Is the 7 Day Course "basic psychology"? Perhaps for Hindus. It could have been designed as a sort of 'Hinduism Lite' to hook and keep trapped Hindus, yogi types. A sort of analog (a structures which perform similar functions by similar mechanisms but is entirely different). It provides sufficient parts to keep the mind happy and not having to question any more, simple answers for simple people for all the big questions: who am I, who is God, what am I doing here, why is life like it is, what is going to happen in the future, what should I do with my life.
Then the unwritten "course" of BKism takes over, the oral tradition of dos and don't that are based on decades of fine tuning group and individual manipulation by the leaders and have little to do with what is written in the Murlis.

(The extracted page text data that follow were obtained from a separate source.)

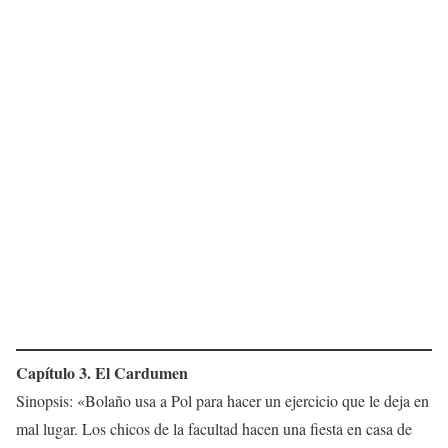
Capítulo 3. El Cardumen
Sinopsis: «Bolaño usa a Pol para hacer un ejercicio que le deja en
mal lugar. Los chicos de la facultad hacen una fiesta en casa de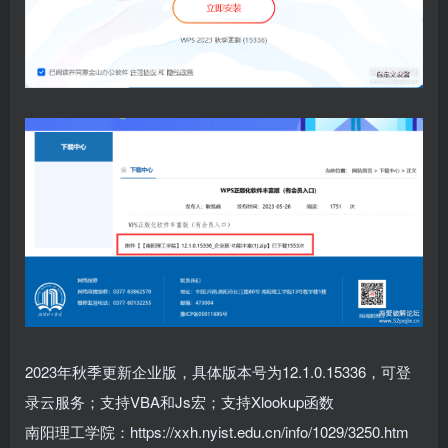
2023年秋季更新企业版
，具体版本号为12.1.0.15336，
可登
录云服务；
支持VBA和Js宏；支持Xlookup函数
南阳理工学院：https://xxh.nyist.edu.cn/info/1029/3250.htm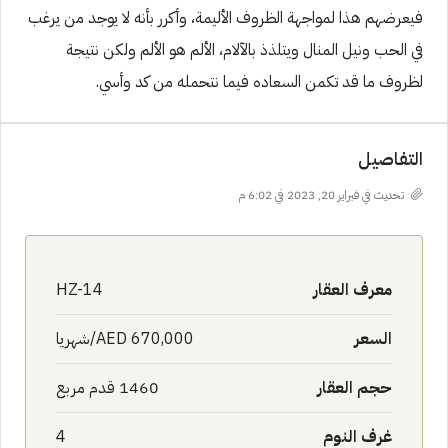
فيعرضهم هذا لمواجهة الظروف الأليمة، وأكرر بأنه لا يوجد من يرغب
في الحب ونيل المنال ويتلذذ بالآلام، الألم هو الألم ولكن نتيجة
لظروف ما قد تكمن السعاده فيما نتحمله من كد وأسي.
التفاصيل
تحديث في فبراير 20, 2023 في 6:02 م
معرف العقار
HZ-14
السعر
AED 670,000/شهريا
حجم العقار
1460 قدم مربع
غرف النوم
4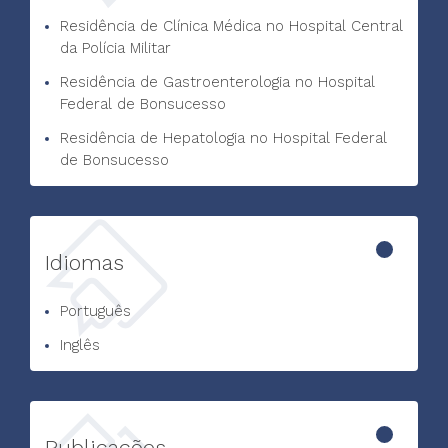
Residência de Clínica Médica no Hospital Central
da Polícia Militar
Residência de Gastroenterologia no Hospital
Federal de Bonsucesso
Residência de Hepatologia no Hospital Federal
de Bonsucesso
Idiomas
Português
Inglês
Publicações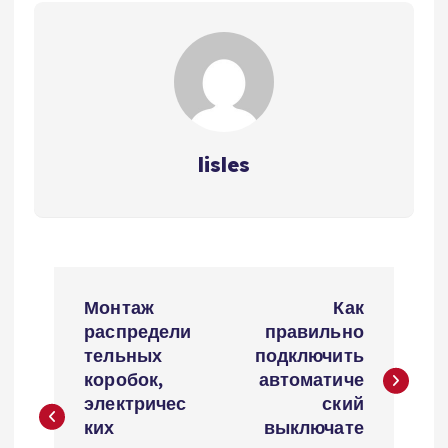
lisles
Н
Монтаж
Как
а
распредели
правильно
тельных
подключить
в
коробок,
автоматиче
электричес
ский
и
ких
выключате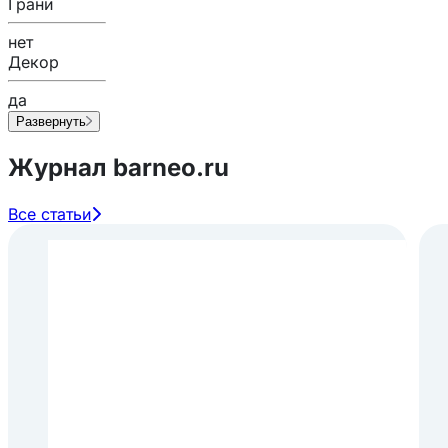
Грани
нет
Декор
да
Развернуть
Журнал barneo.ru
Все статьи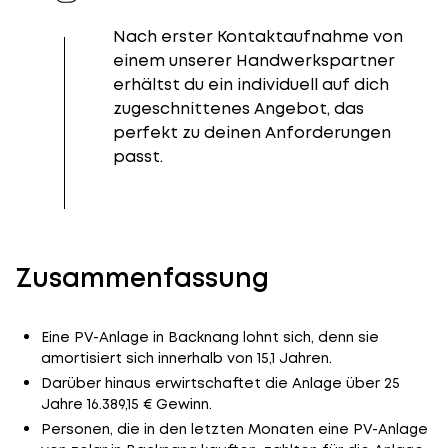
Nach erster Kontaktaufnahme von
einem unserer Handwerkspartner
erhältst du ein individuell auf dich
zugeschnittenes Angebot, das
perfekt zu deinen Anforderungen
passt.
Zusammenfassung
Eine PV-Anlage in Backnang lohnt sich, denn sie
amortisiert sich innerhalb von 15,1 Jahren.
Darüber hinaus erwirtschaftet die Anlage über 25
Jahre 16.389,15 € Gewinn.
Personen, die in den letzten Monaten eine PV-Anlage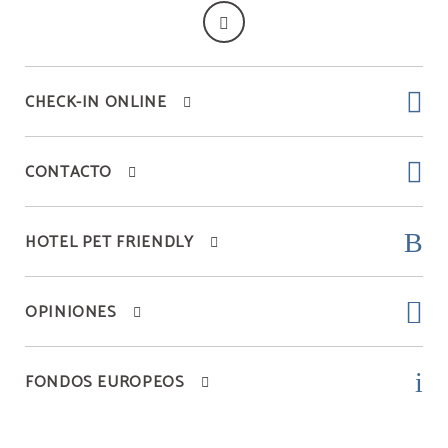
CHECK-IN ONLINE
CONTACTO
HOTEL PET FRIENDLY
OPINIONES
FONDOS EUROPEOS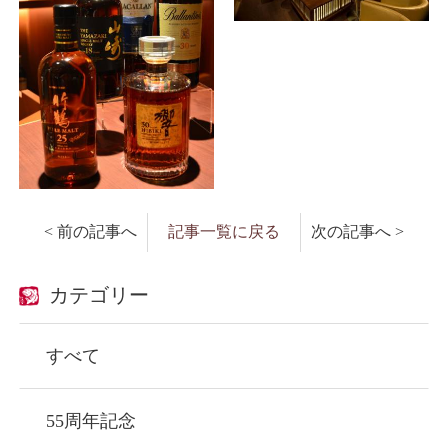
< 前の記事へ
記事一覧に戻る
次の記事へ >
カテゴリー
すべて
55周年記念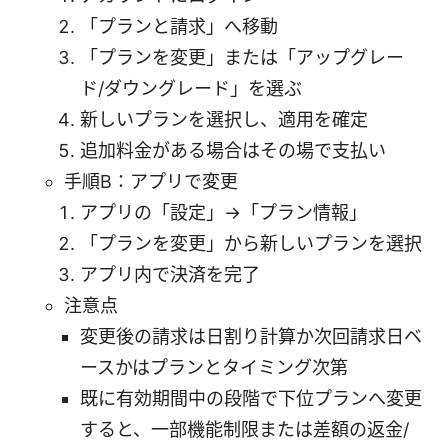
「プランと請求」へ移動
「プランを変更」または「アップグレー
ド/ダウングレード」を選ぶ
新しいプランを選択し、適用を確定
追加料金がある場合はその場で支払い
手順B：アプリで変更
アプリの「設定」→「プラン情報」
「プランを変更」から新しいプランを選択
アプリ内で決済を完了
注意点
変更後の請求は日割り計算か次回請求日ベ
ースかはプランとタイミング次第
既に有効期間中の段階で下位プランへ変更
すると、一部機能制限または差額の返金/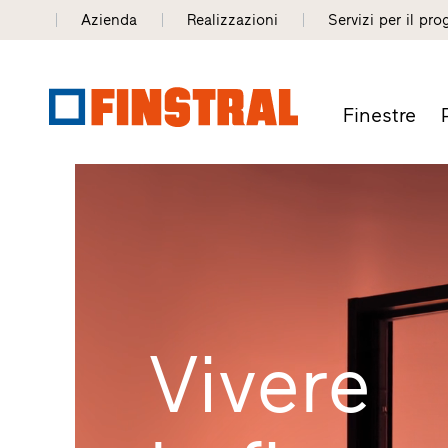
Azienda
Realizzazioni
Servizi per il pro
Finestre
Vivere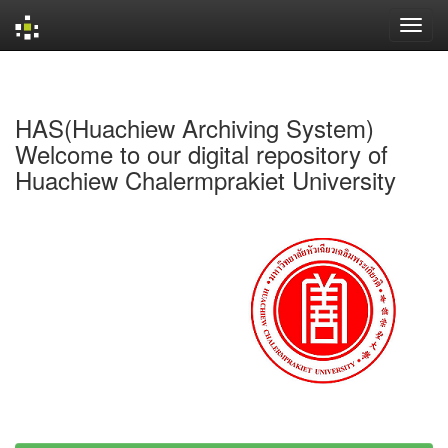
Skip
navigation
HAS(Huachiew Archiving System)
Welcome to our digital repository of
Huachiew Chalermprakiet University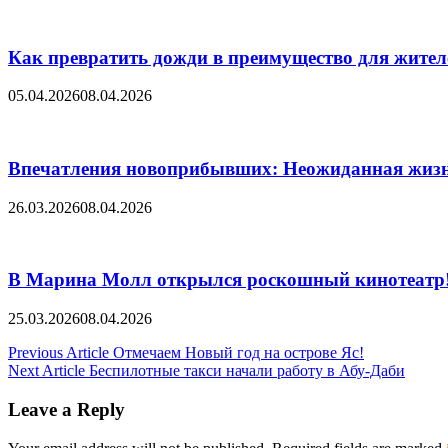
Как превратить дожди в преимущество для жител
05.04.2026
08.04.2026
Впечатления новоприбывших: Неожиданная жиз
26.03.2026
08.04.2026
В Марина Молл открылся роскошный кинотеатр
25.03.2026
08.04.2026
Post
Previous Article
Отмечаем Новый год на острове Яс!
Next Article
Беспилотные такси начали работу в Абу-Даби
navigation
Leave a Reply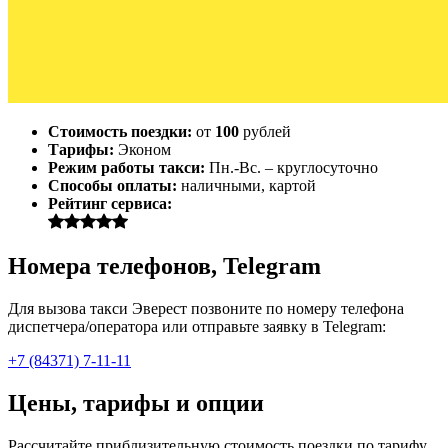
Стоимость поездки:
от
100
рублей
Тарифы:
Эконом
Режим работы такси:
Пн.-Вс. – круглосуточно
Способы оплаты:
наличными, картой
Рейтинг сервиса:
Номера телефонов, Telegram
Для вызова такси Эверест позвоните по номеру телефона
диспетчера/оператора или отправьте заявку в Telegram:
+7 (84371) 7-11-11
Цены, тарифы и опции
Рассчитайте приблизительную стоимость поездки по тарифу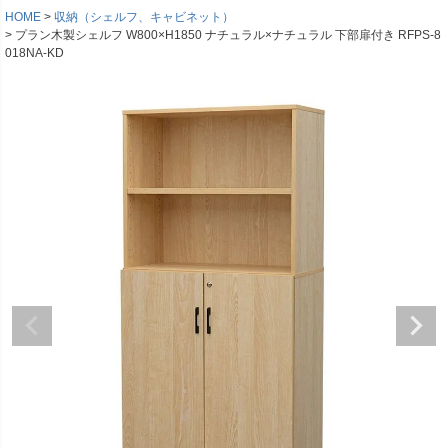
HOME
収納（シェルフ、キャビネット）
プラン木製シェルフ W800×H1850 ナチュラル×ナチュラル 下部扉付き RFPS-8
018NA-KD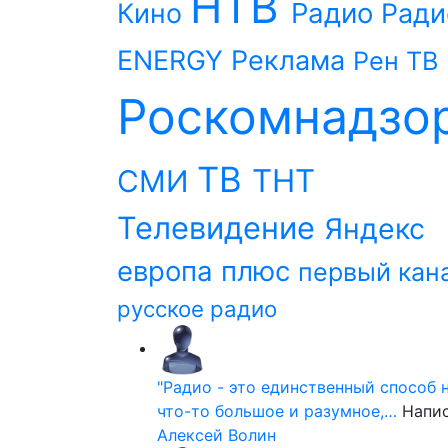
НТВ
Радио
Кино
Ради
ENERGY
Реклама
Рен ТВ
Роскомнадзо
ТВ
ТНТ
СМИ
Телевидение
Яндекс
европа плюс
первый кан
русское радио
"Радио - это единственный способ 
что-то большое и разумное,…
Напи
Алексей Волин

Yes, some people do have intense spiritual experiences during the Honeymoon Period. I do not refute that. I know it. (Many don't though). I do, however, question them and suspect now that they are
Strangely, I think the BKs do not know enough about those experience, what brings them on, what makes them happen. I think they block too many questions about the psychic nature of the cult out ... which is one of the reason why I doubt it is very high or pure. It seems more to be based on not looking, not asking, not knowing and a craving for some special experience that they had, or were once or often given.
BKs apply onto this experience all sorts of wild and wonderful interpretations. They are encouraged by the leaders to define them in one way and, of course, the is also the inference that the leaders has some part is bring about those experiences and so they inflate and become addicted to the leaders as well ... in the hope of more.
So, perhaps part of the psychology you are talking about and should look at should be the psychology of addiction. Addiction in this case not to obvious drugs but psychically or hypnotically induced experiences which are re-defined as religious.
It might be tough for even ex-BKs to review the period of "experiences" and consider that, yes, they were mind blowing but, no, they were either not of great value or actually of negative value. A hook or distraction.
I do not "know" this as a truth, I am just questioning it all ... because of where it leads. It leads to a kind of slavery, dumbed down stupidity and inversion of values and morality; not liberation, wisdom and real virtues.